Students with autism learning to cope with pandemic

Adapting to change: Students at the centre attending online lessons.Adapting to change: Students at the centre attending online lessons.

GEORGE TOWN: The Covid-19 pandemic can be especially difficult for people with autism spectrum disorder (ASD), who have a strong need for structure, predictability and specific routines and rituals.

Special needs educator Eileen Soon in Penang said her students are trying to adapt again to online learning due to the movement control order 3.0, implemented on May 10.

ASD is a neurological difference in the brain that causes an individual to process input from the world around them differently from others.

“Our students are a lot more adaptable, and all the MCOs have shaped and forced them to be flexible. Even rigid students are slowly understanding that if they don’t see their friends at our centre, they will see their friends online during lessons on Zoom.

“The only issue we face is that they get so comfortable with online learning that they won’t want to leave the house, ” she said.

Soon recalled the case of one student who needed a lot of preparation when MCO was lifted earlier to return to their centre.

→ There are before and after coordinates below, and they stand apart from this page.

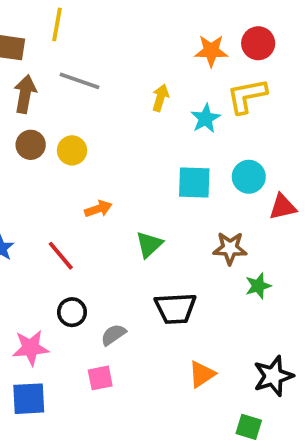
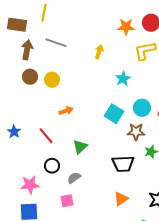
cyan star: (206, 118) -> (123, 79), moved
cyan circle: (249, 177) -> (142, 108), moved
cyan square: (194, 182) -> (114, 114), moved, turned 30
green triangle: (149, 244) -> (80, 147), moved
black trapezoid: (175, 308) -> (123, 164), moved

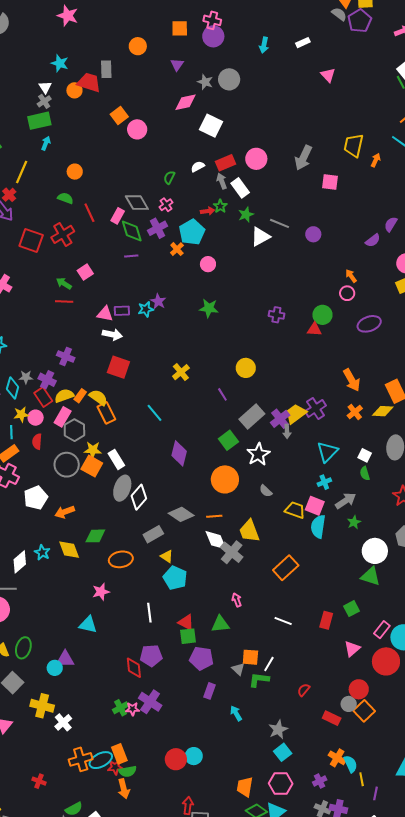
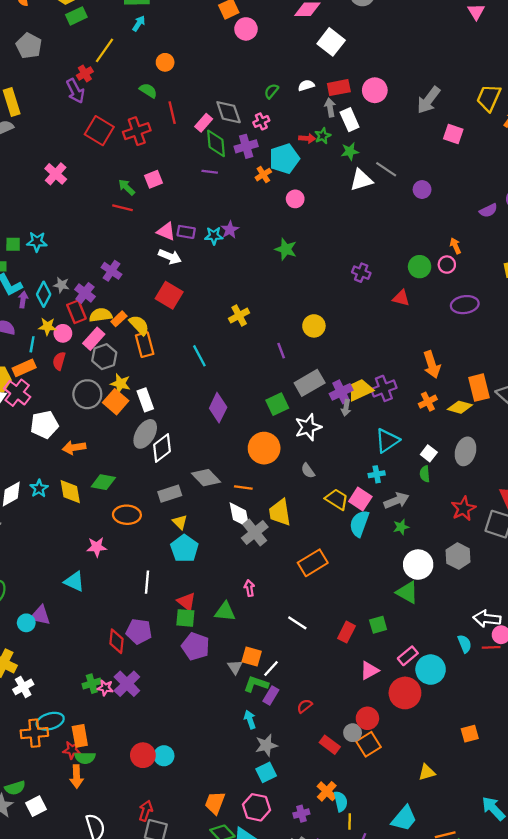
green circle: (322, 315) -> (420, 267), moved
purple rectangle: (210, 691) -> (271, 695), moved
cyan arrow: (236, 713) -> (250, 720), moved
cyan ellipse: (101, 760) -> (50, 721), moved

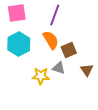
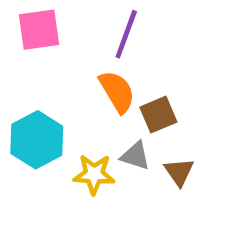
cyan hexagon: (19, 44) -> (37, 140), moved
brown triangle: (87, 70) -> (179, 172), moved

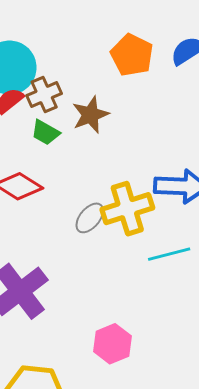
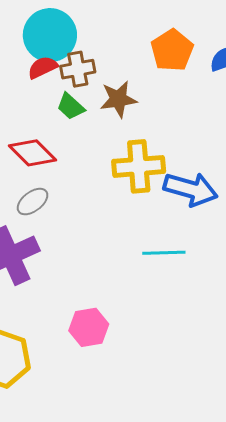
yellow cross: (127, 209) -> (139, 166), moved
gray ellipse: (90, 218) -> (33, 202), moved

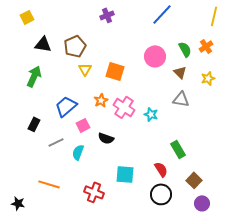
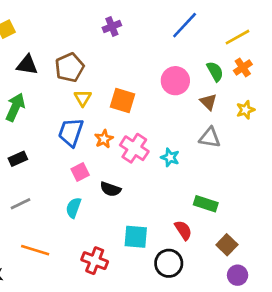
yellow line: (214, 16) -> (238, 37), moved, turned 48
blue trapezoid: (66, 106) -> (71, 132), moved, turned -30
black rectangle: (34, 124) -> (18, 159), moved, turned 40
gray line: (56, 142) -> (21, 204), moved
green rectangle: (178, 149) -> (206, 204), turned -42
black circle: (161, 194) -> (169, 263), moved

She said some other students struggle to get into a proper structure of activities because staying at home all day and night had turned their schedules and routines upside down.

The ASD students still have their online lessons during MCO, two hours in the morning and two hours in the afternoon on weekdays.

“It’s going well for most of our students but it’s not easy for some. Some students pull out due to trouble with online learning.

“We work very closely with the parents. We try to support each other when issues arise and it helps us understand how to motivate our students to maintain a proper routine and stay healthy mentally, emotionally and physically during this time, ” she said.

There are currently 12 students enrolled in their vocational and transitional programme at Soon’s centre.

Four of the students are involved in preparing lunch sets for sale.

“Only the students doing lunch sets and making kombucha drinks still continue to work at our centre every Monday, Tuesday, Wednesday and Friday.

“They have to put on their masks, maintain physical distancing and sanitise themselves regularly.

“To safeguard both our students and customers, we offer delivery and have customers pick up orders after doing cashless transactions, ” she said.